*** Extracted records ***
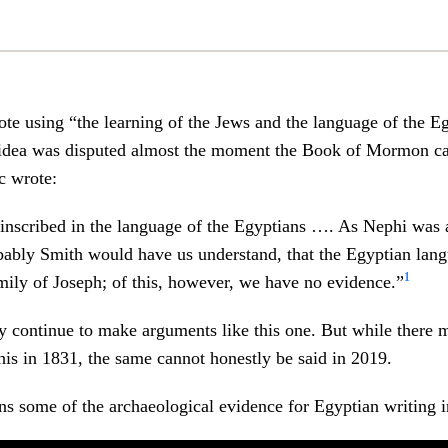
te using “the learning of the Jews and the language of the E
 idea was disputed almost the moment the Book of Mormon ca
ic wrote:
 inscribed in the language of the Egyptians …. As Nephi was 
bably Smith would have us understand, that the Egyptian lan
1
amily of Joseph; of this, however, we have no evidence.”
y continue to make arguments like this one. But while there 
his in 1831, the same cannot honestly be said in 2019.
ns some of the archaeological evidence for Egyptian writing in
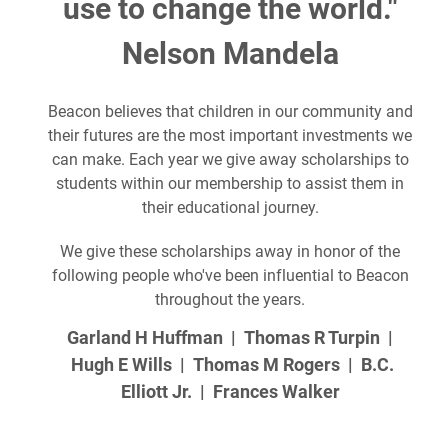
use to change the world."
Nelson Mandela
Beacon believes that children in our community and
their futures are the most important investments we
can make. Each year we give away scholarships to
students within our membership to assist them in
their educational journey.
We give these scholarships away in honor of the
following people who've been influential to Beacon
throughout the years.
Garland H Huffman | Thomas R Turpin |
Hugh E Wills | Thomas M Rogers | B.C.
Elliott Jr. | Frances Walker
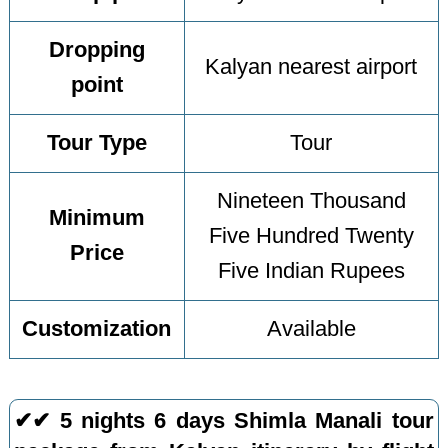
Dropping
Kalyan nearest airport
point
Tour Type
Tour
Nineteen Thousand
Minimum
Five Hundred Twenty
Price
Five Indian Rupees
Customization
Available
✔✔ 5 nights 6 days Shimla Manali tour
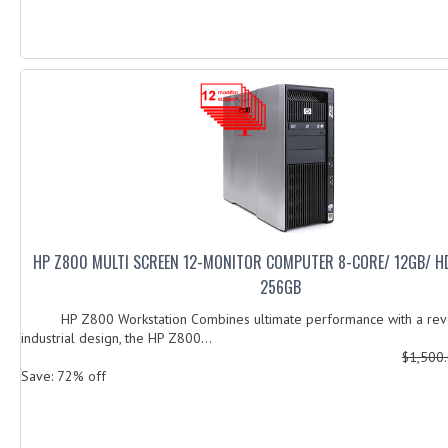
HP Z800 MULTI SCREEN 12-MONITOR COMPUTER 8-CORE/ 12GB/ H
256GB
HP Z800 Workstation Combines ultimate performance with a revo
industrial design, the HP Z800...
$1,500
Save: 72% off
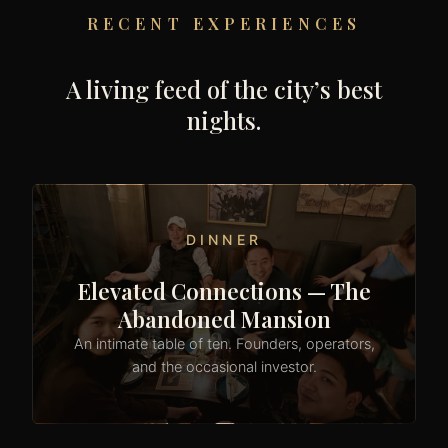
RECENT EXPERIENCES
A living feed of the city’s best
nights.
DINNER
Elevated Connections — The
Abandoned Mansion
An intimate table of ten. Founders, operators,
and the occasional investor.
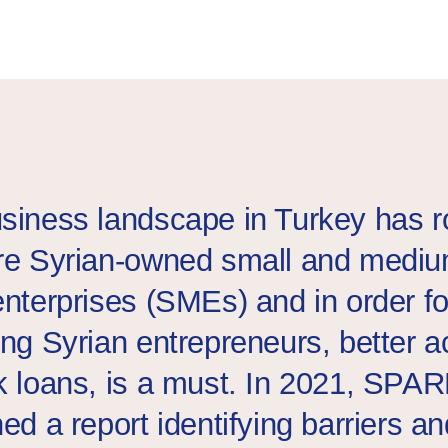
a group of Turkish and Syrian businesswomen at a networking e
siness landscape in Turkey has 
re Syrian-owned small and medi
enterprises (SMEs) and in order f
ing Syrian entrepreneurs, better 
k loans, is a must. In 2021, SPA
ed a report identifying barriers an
*** End of Extracted records ***
:: What you need to do ::
Set the pictures aside and reproduce exactly the lines above, from the line holding "HP Z800 MULTI" through the line holding "Elevated Connections — The", both included, with nothing else.

:: Response for this exercise ::
HP Z800 MULTI SCREEN 12-MONITOR COMPUTER 8-CORE/ 12GB/ H
256GB
HP Z800 Workstation Combines ultimate performance with a revo
industrial design, the HP Z800...
$1,500
Save: 72% off
RECENT EXPERIENCES
A living feed of the city’s best
nights.
DINNER
Elevated Connections — The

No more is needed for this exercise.